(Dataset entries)
= = = =
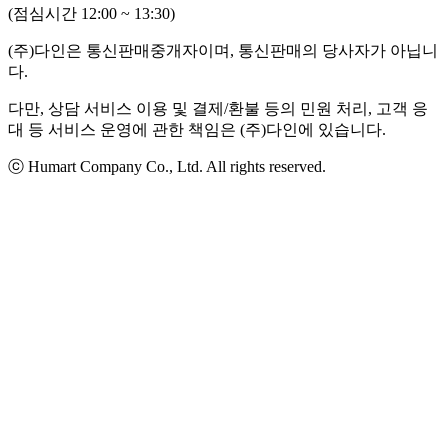
(점심시간 12:00 ~ 13:30)
(주)다인은 통신판매중개자이며, 통신판매의 당사자가 아닙니
다.
다만, 상담 서비스 이용 및 결제/환불 등의 민원 처리, 고객 응
대 등 서비스 운영에 관한 책임은 (주)다인에 있습니다.
ⓒ Humart Company Co., Ltd. All rights reserved.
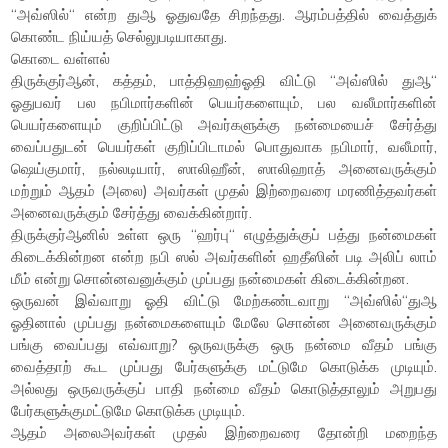
“அவ்ஸில்“ என்ற துஆ ஓதுவதே சிறந்தது. ஆரம்பத்தில் வைத்துக்
கொண்ட நிய்யத் செல்லுபடியாகாது.
கொடை வள்ளல்
திருக்குர்ஆன், கத்தம், பாத்திஹஹ்ஓதி விட்டு “அவ்ஸில் துஆ“
ஓதுபவர் பல நபிமார்களின் பெயர்களையும், பல வலீமார்களின்
பெயர்களையும் குறிப்பிட்டு அவர்களுக்கு நன்மையைச் சேர்த்து
வைப்பதுடன் பெயர்கள் குறிப்பிடாமல் பொதுவாக நபிமார், வலீமார்,
ஷெய்குமார், நல்லடியார், ஸாலிஹீன், ஸாலிஹாத் அனைவருக்கும்
மற்றும் ஆதம் (அலை) அவர்கள் முதல் இற்றைவரை மரணித்தவர்கள்
அனைவருக்கும் சேர்த்து வைக்கின்றார்.
திருக்குர்ஆனில் உள்ள ஒரு “ஹர்பு“ எழுத்துக்குப் பத்து நன்மைகள்
கிடைக்கின்றன என்ற நபி ஸல் அவர்களின் ஹதீஸின் படி அலிப் லாம்
மீம் என்று சொன்னவனுக்கும் முப்பது நன்மைகள் கிடைக்கின்றன.
ஒருவன் இவ்வாறு ஓதி விட்டு மேற்கண்டவாறு “அவ்ஸில்“துஆ
ஓதினால் முப்பது நன்மைகளையும் மேலே சொன்ன அனைவருக்கும்
பங்கு வைப்பது எவ்வாறு? ஒருவருக்கு ஒரு நன்மை வீதம் பங்கு
வைத்தாற் கூட முப்பது பேர்களுக்கு மட்டுமே கொடுக்க முடியும்.
அல்லது ஒருவருக்குப் பாதி நன்மை வீதம் கொடுத்தாலும் அறுபது
பேர்களுக்குமட்டுமே கொடுக்க முடியும்.
ஆதம் அலைஅவர்கள் முதல் இற்றைவரை தோன்றி மறைந்த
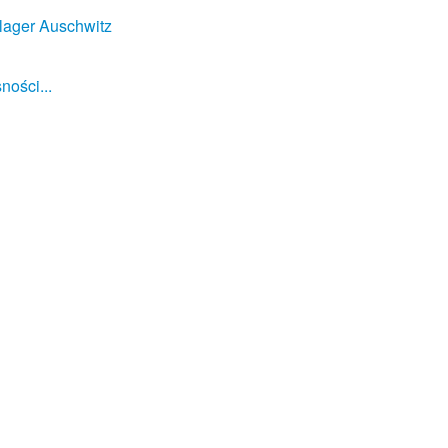
lager Auschwitz
ności...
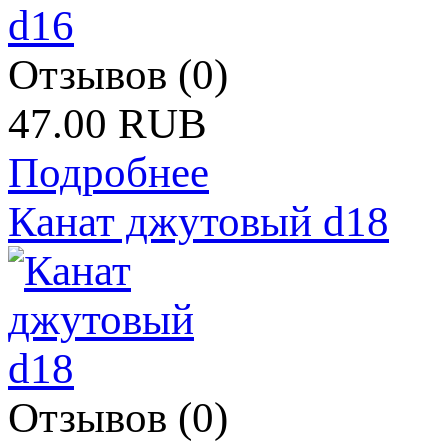
Отзывов (0)
47.00 RUB
Подробнее
Канат джутовый d18
Отзывов (0)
= = = =
● Assigned task:
Every entry, word for word: repeat it, but skip the images.

● Expected answer:
(점심시간 12:00 ~ 13:30)
(주)다인은 통신판매중개자이며, 통신판매의 당사자가 아닙니
다.
다만, 상담 서비스 이용 및 결제/환불 등의 민원 처리, 고객 응
대 등 서비스 운영에 관한 책임은 (주)다인에 있습니다.
ⓒ Humart Company Co., Ltd. All rights reserved.
“அவ்ஸில்“ என்ற துஆ ஓதுவதே சிறந்தது. ஆரம்பத்தில் வைத்துக்
கொண்ட நிய்யத் செல்லுபடியாகாது.
கொடை வள்ளல்
திருக்குர்ஆன், கத்தம், பாத்திஹஹ்ஓதி விட்டு “அவ்ஸில் துஆ“
ஓதுபவர் பல நபிமார்களின் பெயர்களையும், பல வலீமார்களின்
பெயர்களையும் குறிப்பிட்டு அவர்களுக்கு நன்மையைச் சேர்த்து
வைப்பதுடன் பெயர்கள் குறிப்பிடாமல் பொதுவாக நபிமார், வலீமார்,
ஷெய்குமார், நல்லடியார், ஸாலிஹீன், ஸாலிஹாத் அனைவருக்கும்
மற்றும் ஆதம் (அலை) அவர்கள் முதல் இற்றைவரை மரணித்தவர்கள்
அனைவருக்கும் சேர்த்து வைக்கின்றார்.
திருக்குர்ஆனில் உள்ள ஒரு “ஹர்பு“ எழுத்துக்குப் பத்து நன்மைகள்
கிடைக்கின்றன என்ற நபி ஸல் அவர்களின் ஹதீஸின் படி அலிப் லாம்
மீம் என்று சொன்னவனுக்கும் முப்பது நன்மைகள் கிடைக்கின்றன.
ஒருவன் இவ்வாறு ஓதி விட்டு மேற்கண்டவாறு “அவ்ஸில்“துஆ
ஓதினால் முப்பது நன்மைகளையும் மேலே சொன்ன அனைவருக்கும்
பங்கு வைப்பது எவ்வாறு? ஒருவருக்கு ஒரு நன்மை வீதம் பங்கு
வைத்தாற் கூட முப்பது பேர்களுக்கு மட்டுமே கொடுக்க முடியும்.
அல்லது ஒருவருக்குப் பாதி நன்மை வீதம் கொடுத்தாலும் அறுபது
பேர்களுக்குமட்டுமே கொடுக்க முடியும்.
ஆதம் அலைஅவர்கள் முதல் இற்றைவரை தோன்றி மறைந்த
lager Auschwitz
ności...
Отзывов (0)
47.00 RUB
Подробнее
Канат джутовый d18
Отзывов (0)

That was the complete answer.